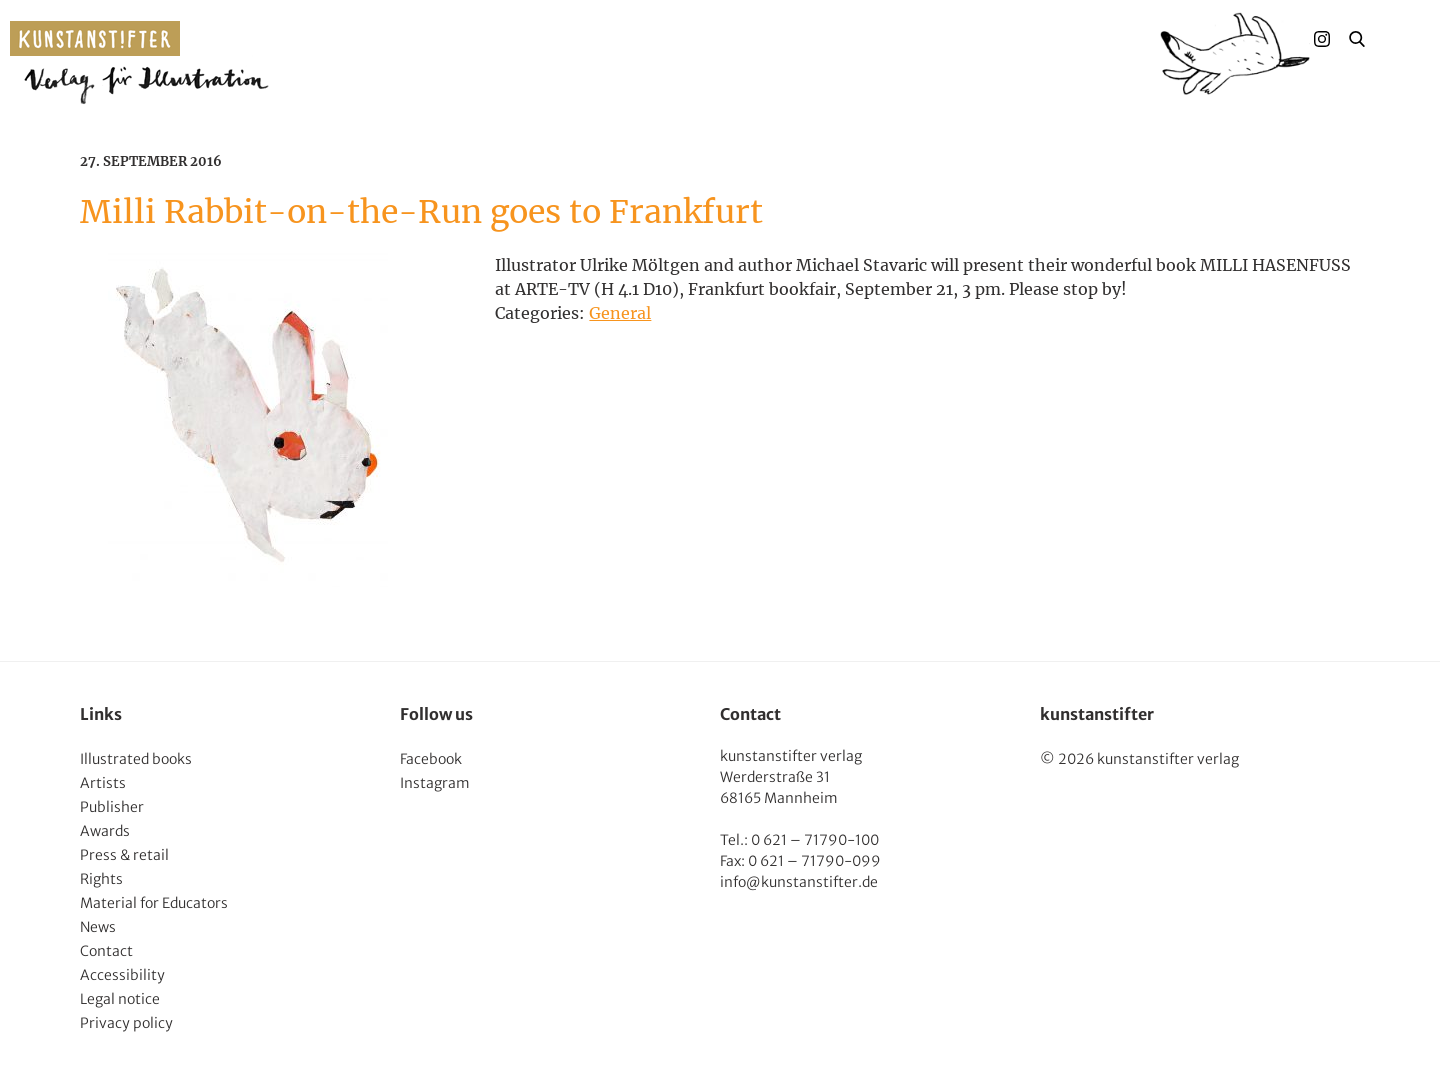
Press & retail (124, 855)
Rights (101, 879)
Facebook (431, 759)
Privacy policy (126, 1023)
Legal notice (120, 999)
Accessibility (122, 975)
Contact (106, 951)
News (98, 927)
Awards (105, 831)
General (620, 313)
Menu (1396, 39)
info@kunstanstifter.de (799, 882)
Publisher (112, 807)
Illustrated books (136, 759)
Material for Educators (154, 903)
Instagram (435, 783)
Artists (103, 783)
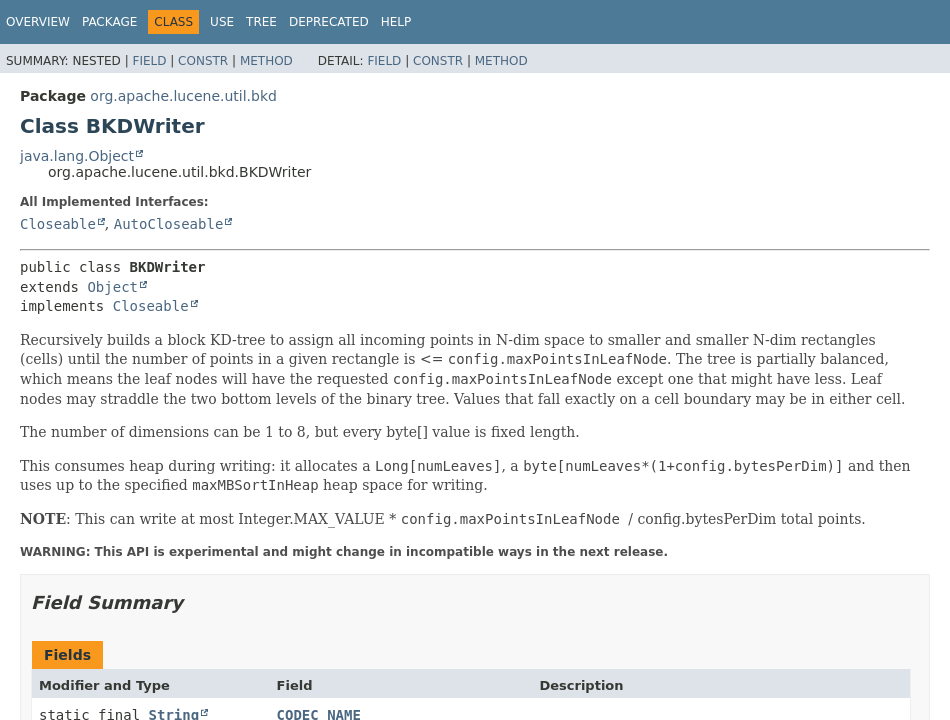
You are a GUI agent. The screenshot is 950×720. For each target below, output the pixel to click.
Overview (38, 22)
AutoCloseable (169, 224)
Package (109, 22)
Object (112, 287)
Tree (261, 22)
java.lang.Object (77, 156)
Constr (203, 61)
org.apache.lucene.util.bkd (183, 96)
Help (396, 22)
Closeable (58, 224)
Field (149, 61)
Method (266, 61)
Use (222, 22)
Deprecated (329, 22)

___

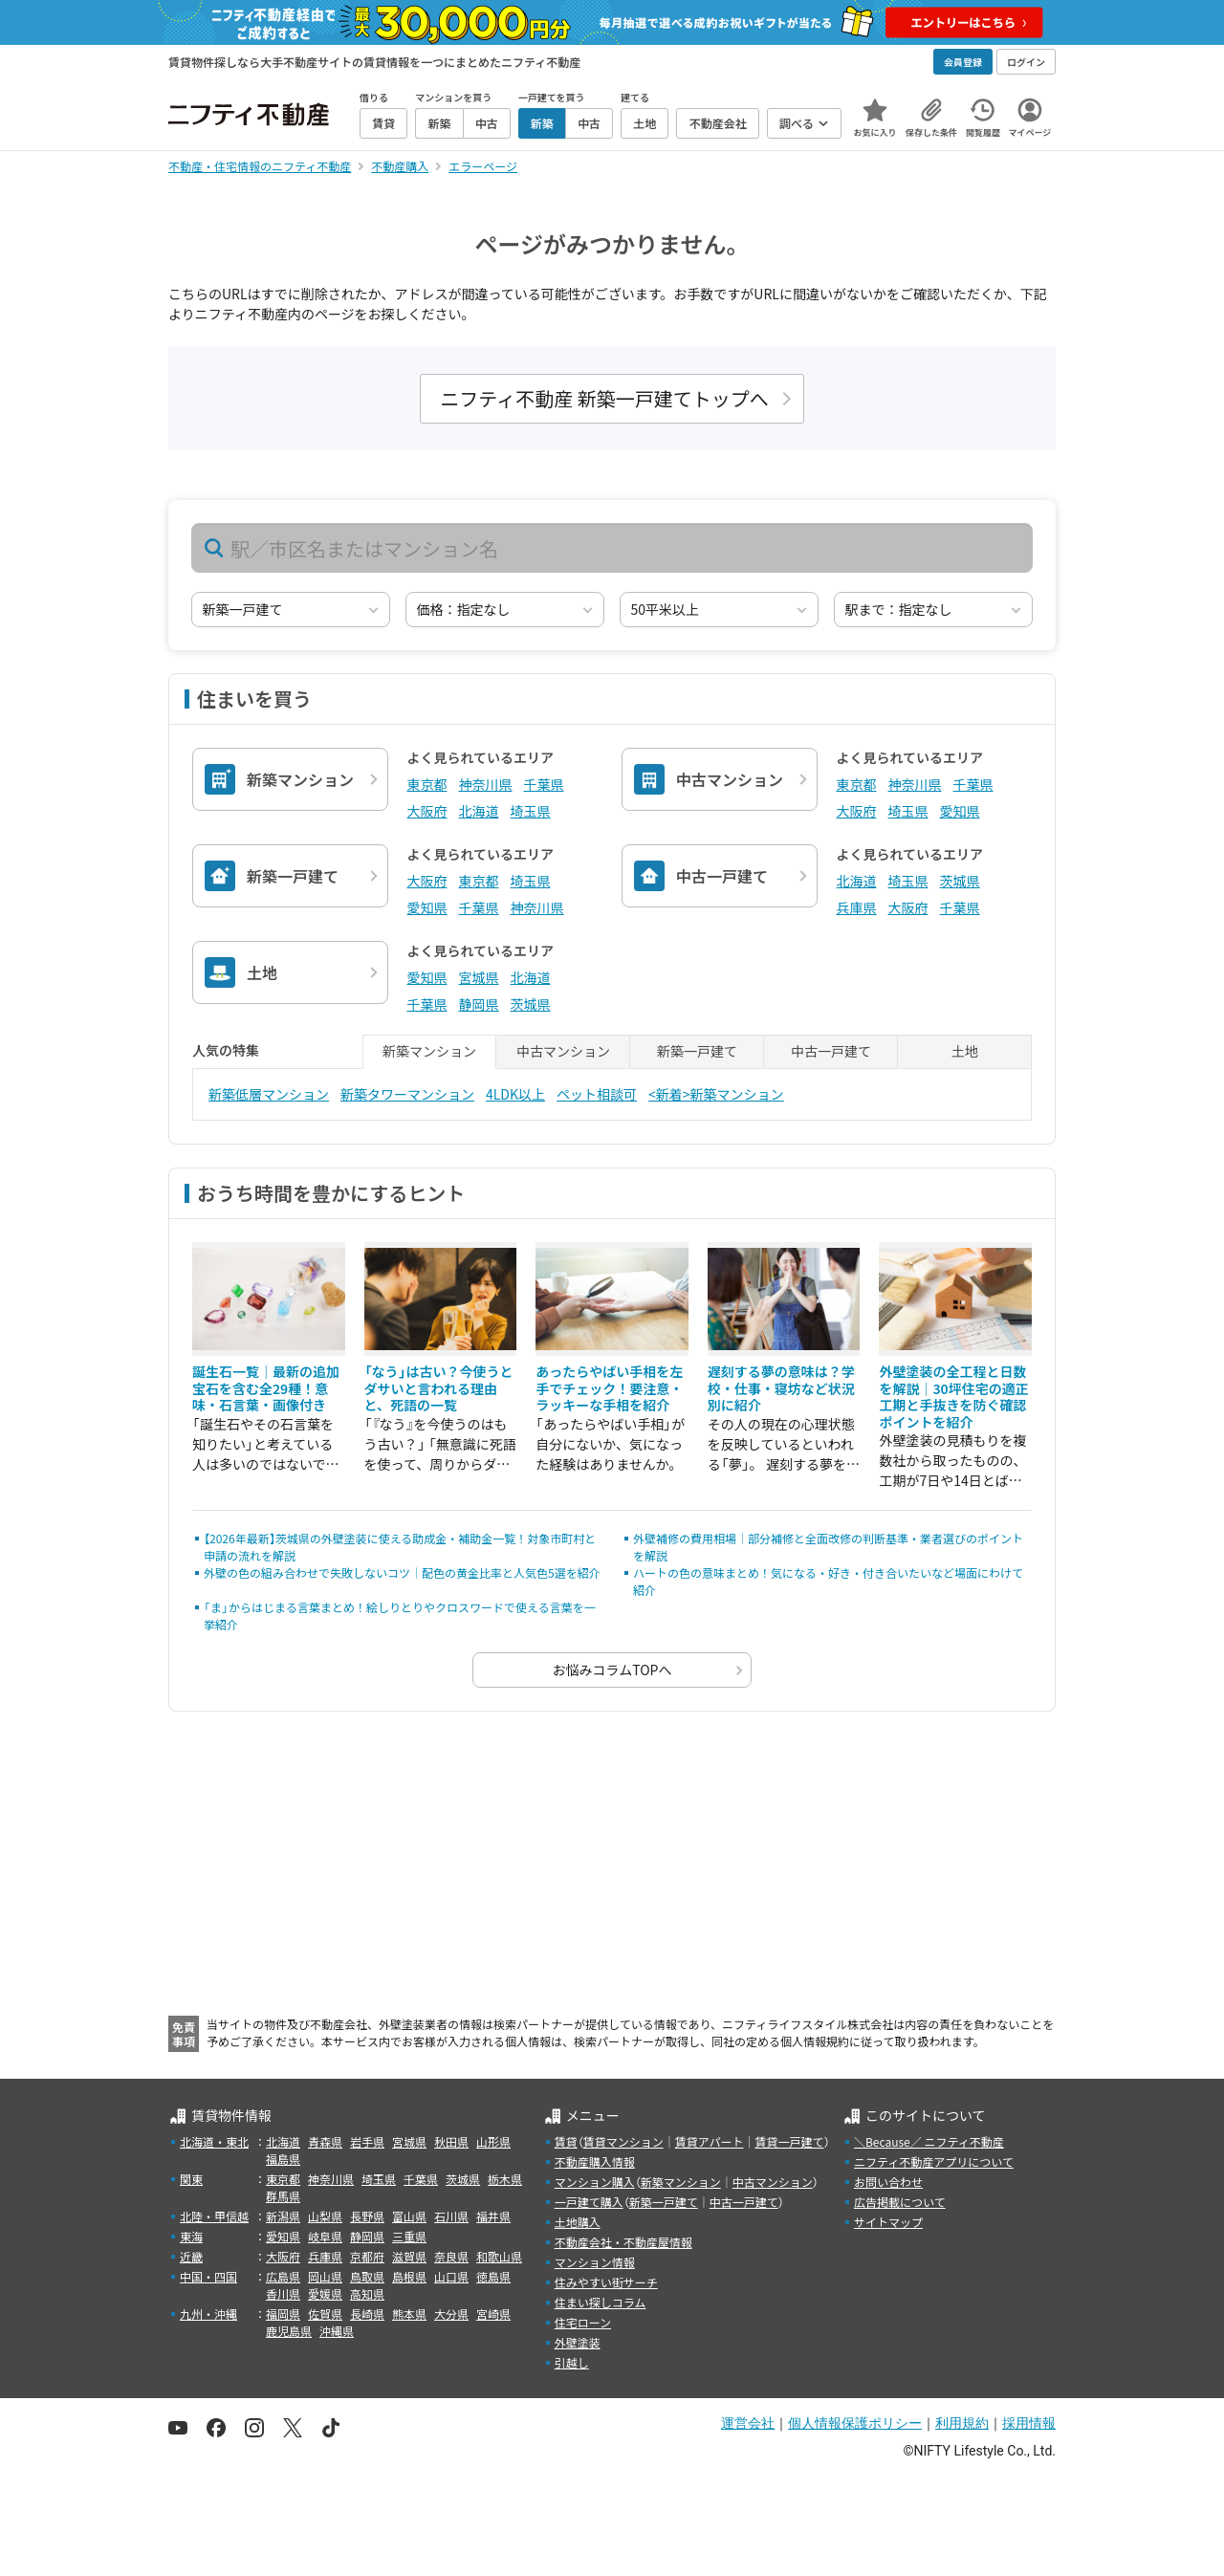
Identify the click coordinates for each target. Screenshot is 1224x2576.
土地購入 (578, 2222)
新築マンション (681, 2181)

___

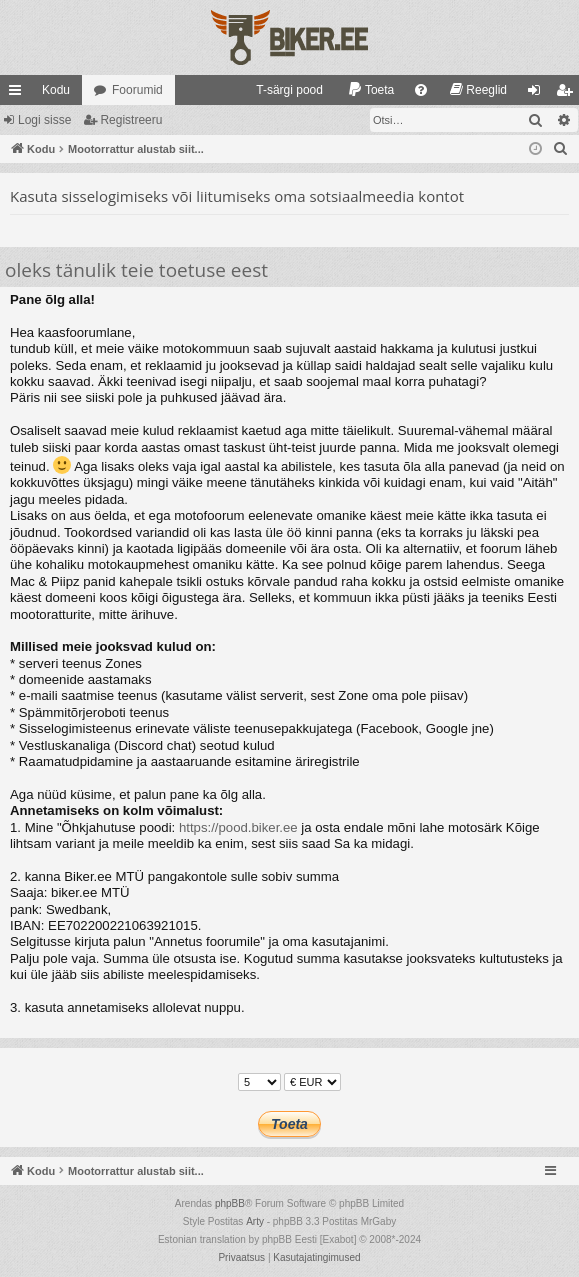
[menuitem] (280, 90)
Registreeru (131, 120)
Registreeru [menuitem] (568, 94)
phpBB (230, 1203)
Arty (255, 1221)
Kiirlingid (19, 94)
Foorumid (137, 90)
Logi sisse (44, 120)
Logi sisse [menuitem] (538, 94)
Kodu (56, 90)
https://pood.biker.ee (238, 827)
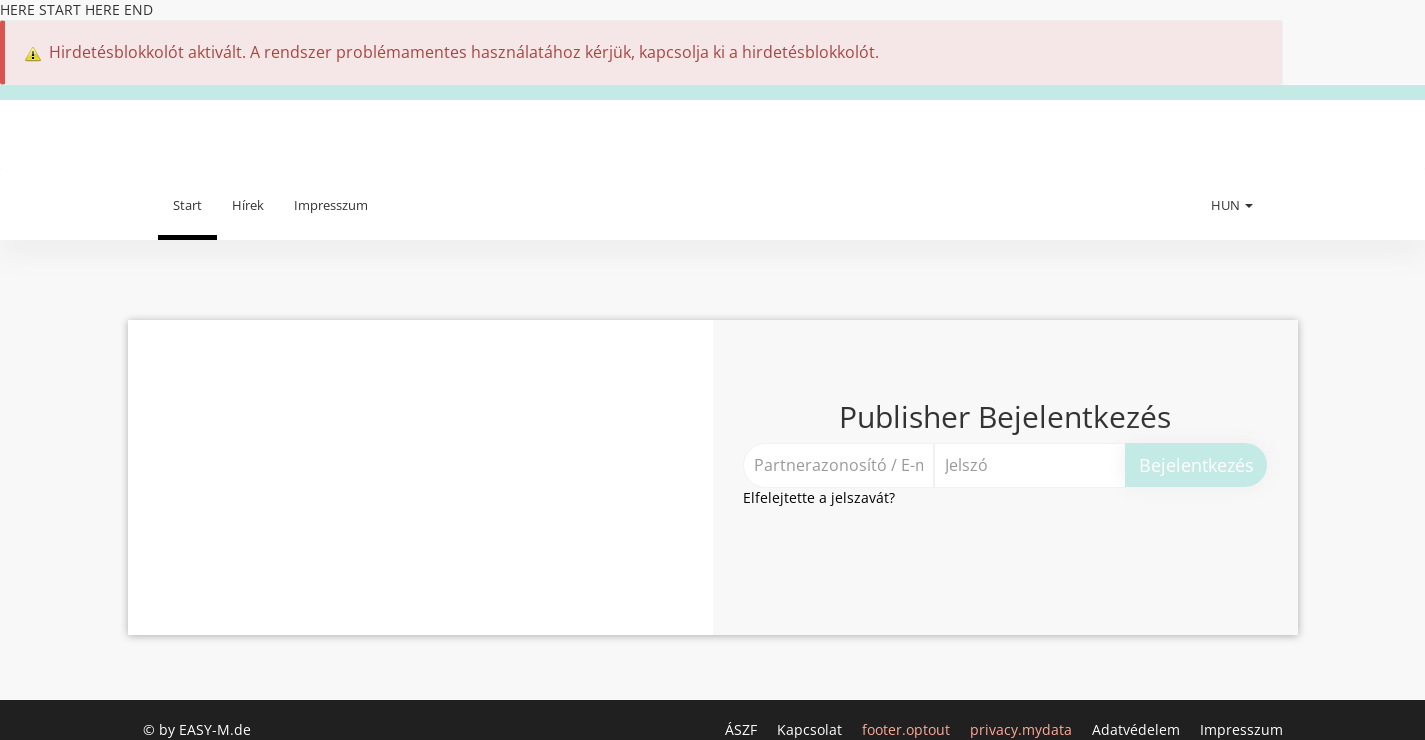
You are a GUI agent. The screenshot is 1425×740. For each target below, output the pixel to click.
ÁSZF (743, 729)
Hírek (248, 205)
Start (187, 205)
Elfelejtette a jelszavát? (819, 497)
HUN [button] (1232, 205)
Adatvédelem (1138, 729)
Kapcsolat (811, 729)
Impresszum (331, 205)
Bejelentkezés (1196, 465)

___

_WHAT IS REQUIRED_
An exact copy is needed of the stretch above that opens with the line containing "Press & retail (124, 855)" and closes with the line containing "Deprecated (329, 22)"; the pictures are not part of it.

_ANSWER AREA_
Press & retail (124, 855)
Rights (101, 879)
Facebook (431, 759)
Privacy policy (126, 1023)
Legal notice (120, 999)
Accessibility (122, 975)
Contact (106, 951)
News (98, 927)
Awards (105, 831)
General (620, 313)
Menu (1396, 39)
info@kunstanstifter.de (799, 882)
Publisher (112, 807)
Illustrated books (136, 759)
Material for Educators (154, 903)
Instagram (435, 783)
Artists (103, 783)
You are a GUI agent. The screenshot is 950×720. For each target below, output the pixel to click.
Overview (38, 22)
AutoCloseable (169, 224)
Package (109, 22)
Object (112, 287)
Tree (261, 22)
java.lang.Object (77, 156)
Constr (203, 61)
org.apache.lucene.util.bkd (183, 96)
Help (396, 22)
Closeable (58, 224)
Field (149, 61)
Method (266, 61)
Use (222, 22)
Deprecated (329, 22)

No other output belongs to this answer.